2. Overview of the intensive care smoking cessation camps programs
The intensive care smoking cessation camp was a 5-day program that provided health checkups, professional smoking cessation education, and intensive psychological counseling at the Regional Tobacco Control Centers for those who wanted to stop smoking but found it difficult. Individuals who wanted to participate in the program applied online or visited the center.
Candidates for the program were screened at the first interview and were selected for the study following a physical and mental health check and willingness to stop smoking. The program provided logical smoking cessation education that covered smoking cessation drugs, the harmfulness of tobacco, dietary management after smoking cessation, smoking cravings and coping with stress [11]. To provide motivation for smoking cessation, counseling sessions (5 group psychological counseling sessions and 4 individual sessions) were provided that covered psychological and individual nutritional counseling, dealing with feelings about smoking cessation, preparation for stress management, anger control training, and smoking cessation maintenance. Telephone or clinic visit follow-up was carried out with the center manager counselor and occurred after 6 months of having taken part in the smoking cessation program. Details of the program are shown in Table 1.
3. Covariates
To uncover differences in smokers that succeeded or failed to stop smoking demographic characteristics, smoking behaviors, related characteristics, and smoking cessation-related characteristics were studied as independent variables.
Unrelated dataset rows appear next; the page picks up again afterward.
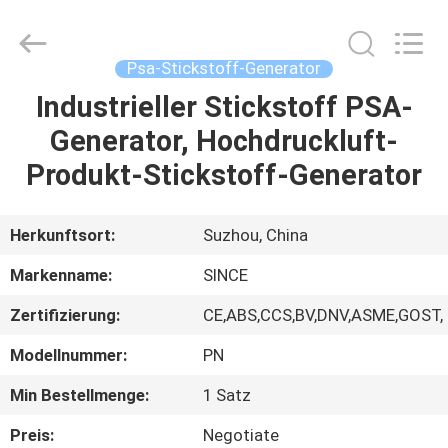
JoShining
Energy
&
Technology
Co.,Ltd.
Psa-Stickstoff-Generator
All
Rights
Reserved.
Industrieller Stickstoff PSA-
HEIM
Generator, Hochdruckluft-
PRODUKTE
Produkt-Stickstoff-Generator
ÜBER
Herkunftsort:
Suzhou, China
UNS
Markenname:
SINCE
Zertifizierung:
CE,ABS,CCS,BV,DNV,ASME,GOST,
WERKSBESICHTIGUNG
Modellnummer:
PN
QUALITÄTSKONTROLLE
Min Bestellmenge:
1 Satz
Preis:
Negotiate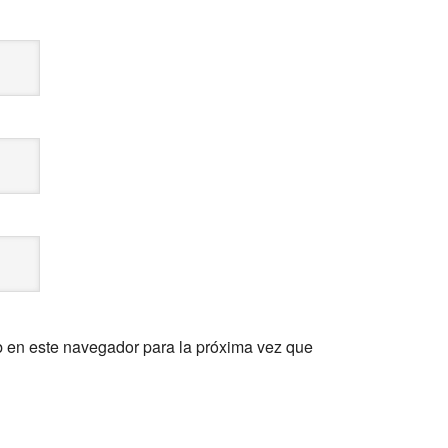
b en este navegador para la próxima vez que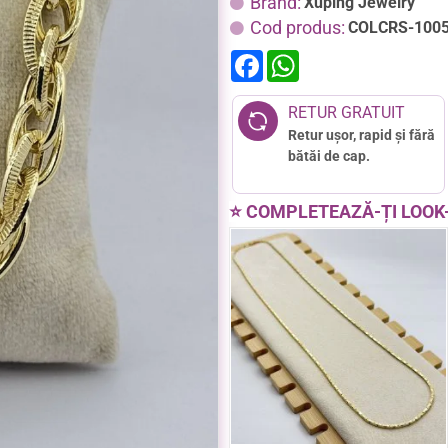
Brand:
Xuping Jewelry
Cod produs:
COLCRS-100
F
W
a
h
c
a
e
t
RETUR GRATUIT
b
s
Retur ușor, rapid și fără
o
A
o
p
bătăi de cap.
k
p
⭐ COMPLETEAZĂ-ȚI LOOK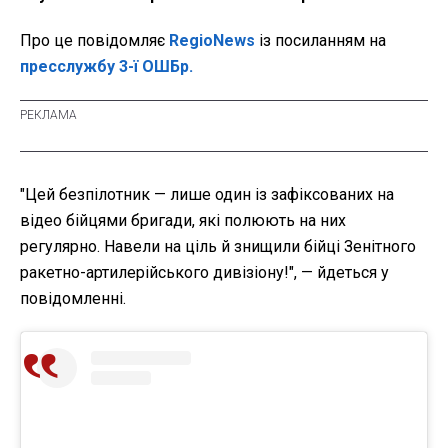
Про це повідомляє
RegioNews
із посиланням на
пресслужбу 3-ї ОШБр.
"Цей безпілотник — лише один із зафіксованих на
відео бійцями бригади, які полюють на них
регулярно. Навели на ціль й знищили бійці Зенітного
ракетно-артилерійського дивізіону!", — йдеться у
повідомленні.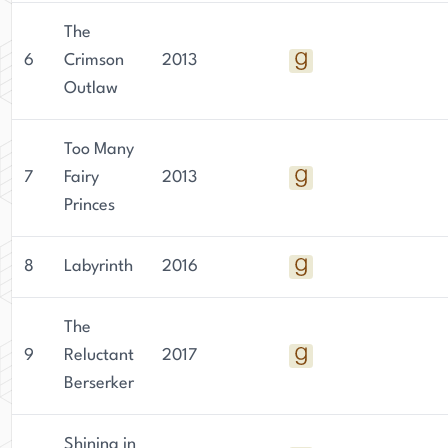
The
6
Crimson
2013
Outlaw
Too Many
7
Fairy
2013
Princes
8
Labyrinth
2016
The
9
Reluctant
2017
Berserker
Shining in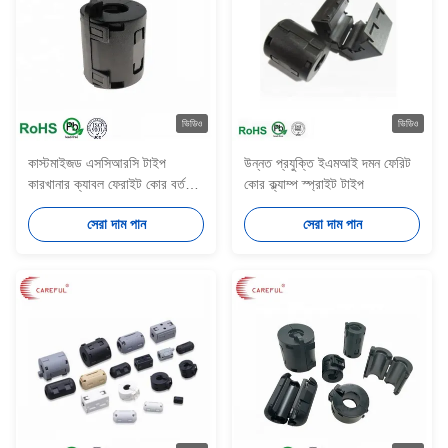
ভিডিও
ভিডিও
কাস্টমাইজড এসসিআরসি টাইপ
উন্নত প্রযুক্তি ইএমআই দমন ফেরিট
কারখানার ক্যাবল ফেরাইট কোর বর্তমান
কোর ক্ল্যাম্প স্প্রাইট টাইপ
দমনকারী
সেরা দাম পান
সেরা দাম পান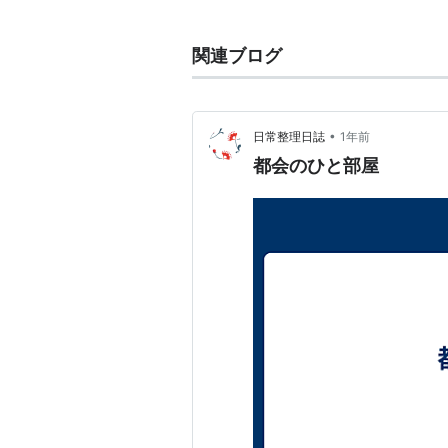
主な出演作
関連ブログ
1935年「
旅順港
」
1936年「
うたかたの恋
」「
隊長
1938年「
暁に帰る
」「
背信
」「
•
日常整理日誌
1年前
1948年「
ルイ・ブラス
」
都会のひと部屋
1950年「
輪舞
」
1952年「
五本の指
」
1953年「
たそがれの女心
」
1954年「
赤と黒
」
1955年「
ナポレオン
」
1955年「
チャタレイ夫人の恋人
1967年「
ロシュフォールの恋人
2002年「
8人の女たち
」*セザ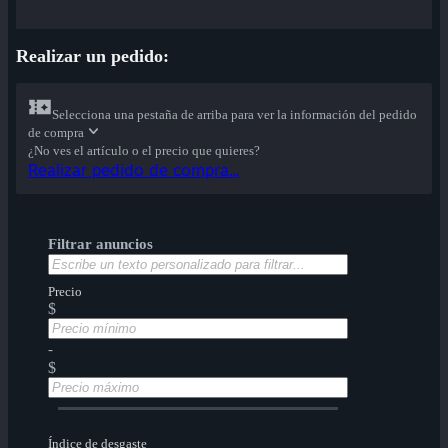
Realizar un pedido:
Selecciona una pestaña de arriba para ver la información del pedido
de compra
¿No ves el artículo o el precio que quieres?
Realizar pedido de compra...
Filtrar anuncios
Precio
$
-
$
Índice de desgaste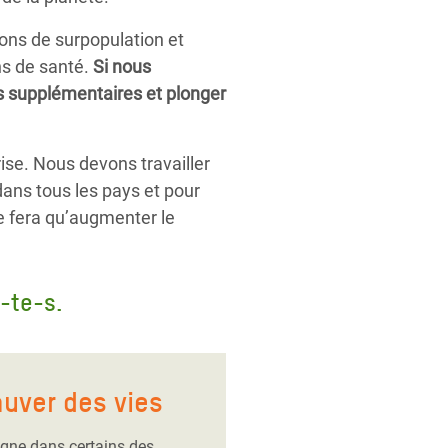
ons de surpopulation et
ins de santé.
Si nous
es supplémentaires et plonger
se. Nous devons travailler
ans tous les pays et pour
ne fera qu’augmenter le
-te-s.
auver des vies
gne dans certains des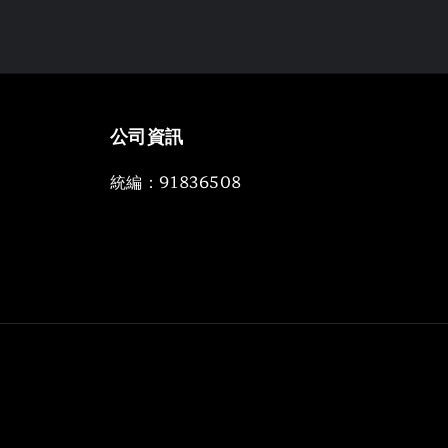
公司資訊
統編：91836508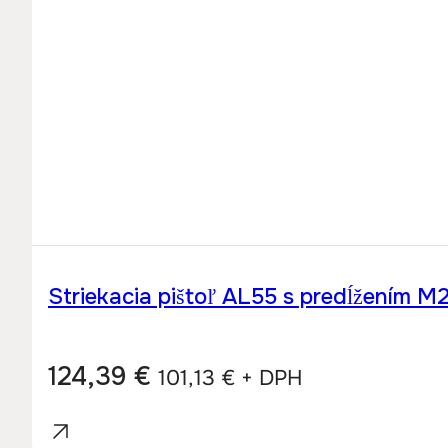
Striekacia pištoľ AL55 s predĺžením 
124,39
€
101,13
€
+ DPH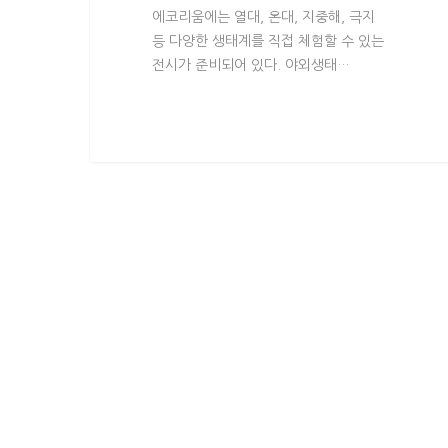
에코리움에는 열대, 온대, 지중해, 극지
등 다양한 생태계를 직접 체험할 수 있는
전시가 준비되어 있다. 야외생태…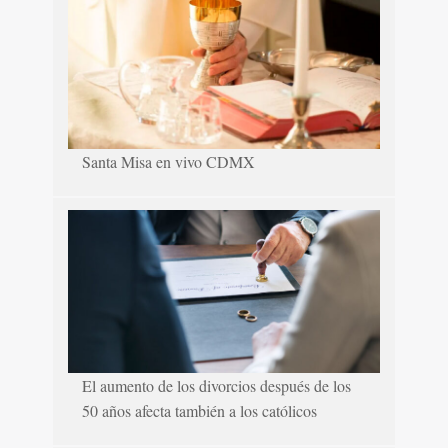
Santa Misa en vivo CDMX
El aumento de los divorcios después de los
50 años afecta también a los católicos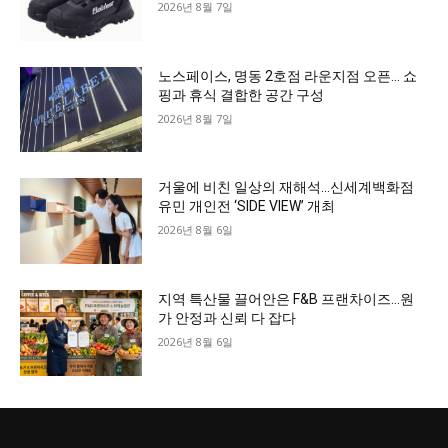
2026년 8월 7일
노스페이스, 명동 2호점 라운지점 오픈… 쇼
핑과 휴식 결합한 공간 구성
2026년 8월 7일
거울에 비친 일상의 재해석…신세계백화점
유민 개인전 ‘SIDE VIEW’ 개최
2026년 8월 6일
지역 특산물 끌어안은 F&B 프랜차이즈…원
가 안정과 신뢰 다 잡다
2026년 8월 6일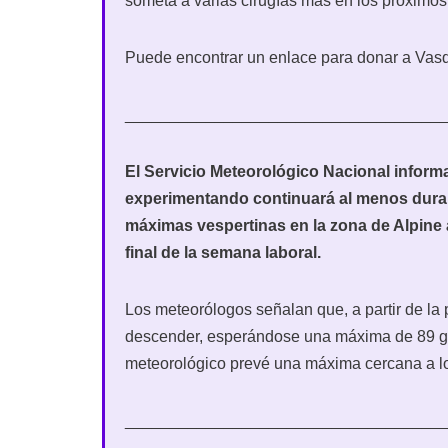
someta a varias cirugías más en los próximos
Puede encontrar un enlace para donar a Vas
___________________________________
El Servicio Meteorológico Nacional inform
experimentando continuará al menos duran
máximas vespertinas en la zona de Alpine 
final de la semana laboral.
Los meteorólogos señalan que, a partir de l
descender, esperándose una máxima de 89 grad
meteorológico prevé una máxima cercana a lo
___________________________________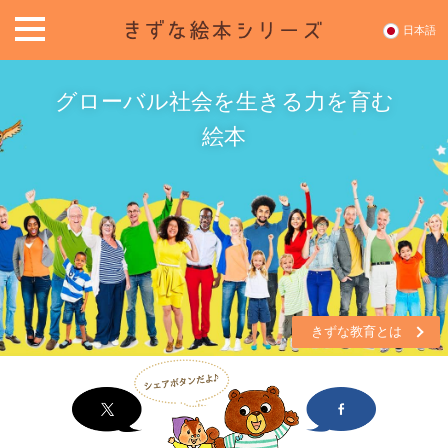
日本語
きずな教育とは
グローバル社会を生きる力を育む
絵本
推薦者の声・感想
きずな絵本シリーズ
『そらとぶキリン』
└絵本の使い方
『なかなおり』
『なかなおり』のご紹介
『そらとぶキリン』
きずな教育とは
└絵本の使い方
購入のご案内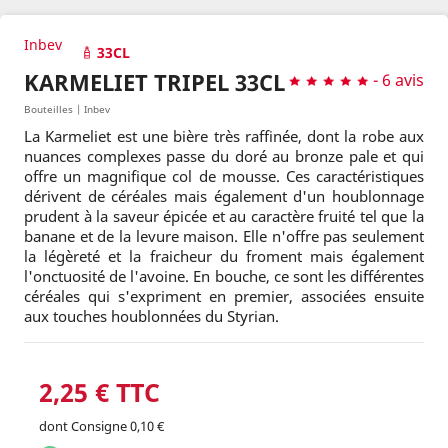
Inbev
33CL
KARMELIET TRIPEL 33CL
-
6 avis
Bouteilles | Inbev
La Karmeliet est une bière très raffinée, dont la robe aux
nuances complexes passe du doré au bronze pale et qui
offre un magnifique col de mousse. Ces caractéristiques
dérivent de céréales mais également d'un houblonnage
prudent à la saveur épicée et au caractère fruité tel que la
banane et de la levure maison. Elle n'offre pas seulement
la légèreté et la fraicheur du froment mais également
l'onctuosité de l'avoine. En bouche, ce sont les différentes
céréales qui s'expriment en premier, associées ensuite
aux touches houblonnées du Styrian.
2,25 € TTC
dont Consigne 0,10 €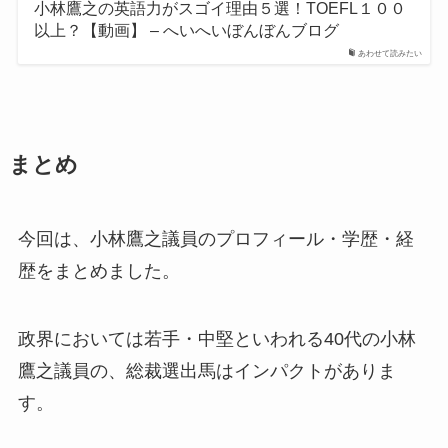
小林鷹之の英語力がスゴイ理由５選！TOEFL１００
以上？【動画】 – へいへいぼんぼんブログ
あわせて読みたい
まとめ
今回は、小林鷹之議員のプロフィール・学歴・経
歴をまとめました。
政界においては若手・中堅といわれる40代の小林
鷹之議員の、総裁選出馬はインパクトがありま
す。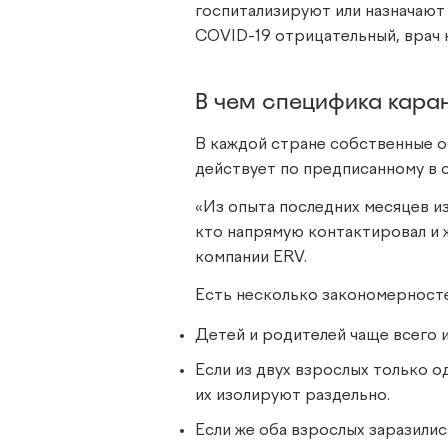
госпитализируют или назначают 
COVID-19 отрицательный, врач н
В чем специфика кара
В каждой стране собственные о
действует по предписанному в 
«Из опыта последних месяцев и
кто напрямую контактировал и 
компании ERV.
Есть несколько закономерносте
Детей и родителей чаще всего 
Если из двух взрослых только 
их изолируют раздельно.
Если же оба взрослых заразилис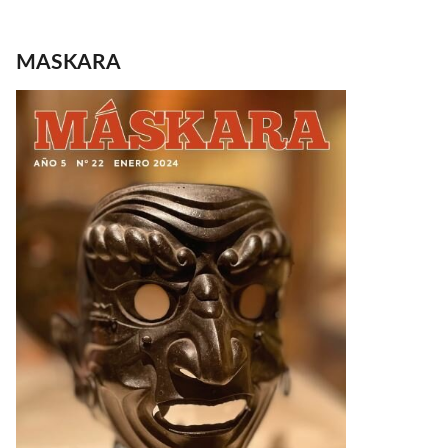
MASKARA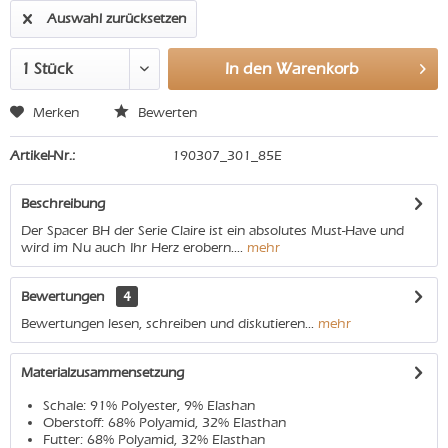
Auswahl zurücksetzen
In den
Warenkorb
Merken
Bewerten
Artikel-Nr.:
190307_301_85E
Beschreibung
Der Spacer BH der Serie Claire ist ein absolutes Must-Have und
wird im Nu auch Ihr Herz erobern....
mehr
Bewertungen
4
Bewertungen lesen, schreiben und diskutieren...
mehr
Materialzusammensetzung
Schale: 91% Polyester, 9% Elashan
Oberstoff: 68% Polyamid, 32% Elasthan
Futter: 68% Polyamid, 32% Elasthan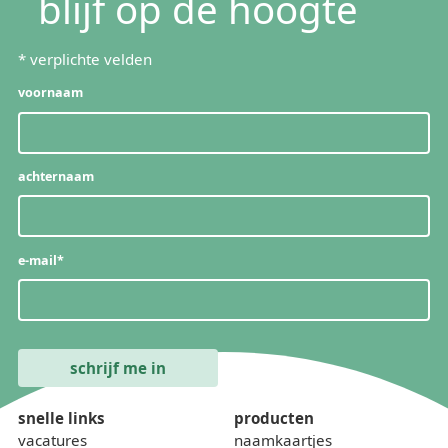
blijf op de hoogte
*
verplichte velden
voornaam
achternaam
e-mail
*
snelle links
producten
vacatures
naamkaartjes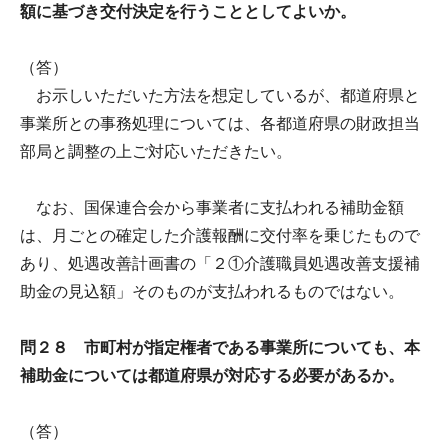
額に基づき交付決定を行うこととしてよいか。
（答）
お示しいただいた方法を想定しているが、都道府県と
事業所との事務処理については、各都道府県の財政担当
部局と調整の上ご対応いただきたい。
なお、国保連合会から事業者に支払われる補助金額
は、月ごとの確定した介護報酬に交付率を乗じたもので
あり、処遇改善計画書の「２①介護職員処遇改善支援補
助金の見込額」そのものが支払われるものではない。
問２８ 市町村が指定権者である事業所についても、本
補助金については都道府県が対応する必要があるか。
（答）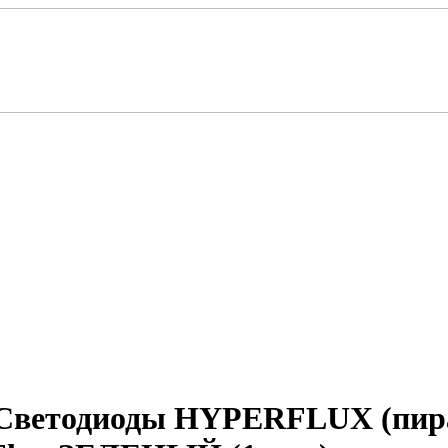
етодиоды HYPERFLUX (пирань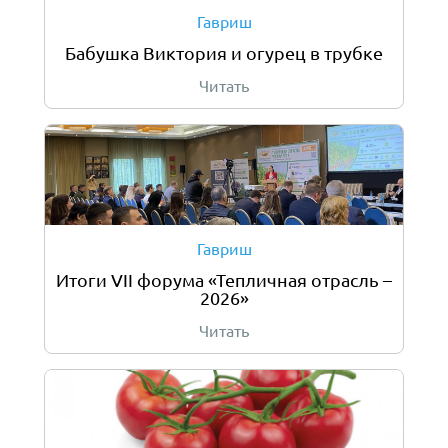
Гавриш
Бабушка Виктория и огурец в трубке
Читать
Гавриш
Итоги VII форума «Тепличная отрасль –
2026»
Читать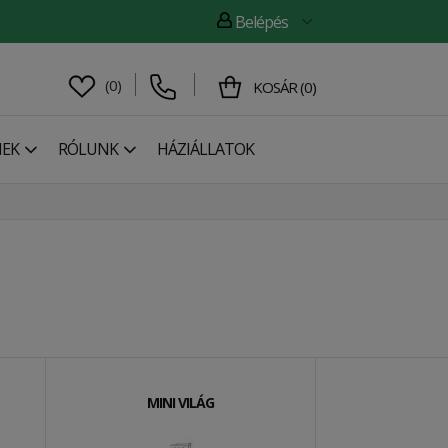
Belépés
(
0
)
KOSÁR
(
0
)
NEK
RÓLUNK
HÁZIÁLLATOK
MINI VILÁG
3.1. Demographic characteristics

The demographic characteristics included gender, age, highest level of education, occupation, social security, and marital status. Participants (adult heavy smokers ≥ 20 years) were divided into: 1) male and female; 2) ≤ 40 years, those in their 50s, ≥ 60 years; 3) high school graduate or lower, or college graduate or higher; 4) white-collar workers (managers, experts and those in related fields of work, office workers, service sector workers and sales workers), blue-collar workers (agriculture and fisheries workers, technical service workers and those in related fields of work, device and machinery operations and assembly-line workers, military personnel and others) and those with no occupation; 5) with National Health Insurance, those with a medical allowance, and others; 6) those that presently had spouses and those who did not have spouses.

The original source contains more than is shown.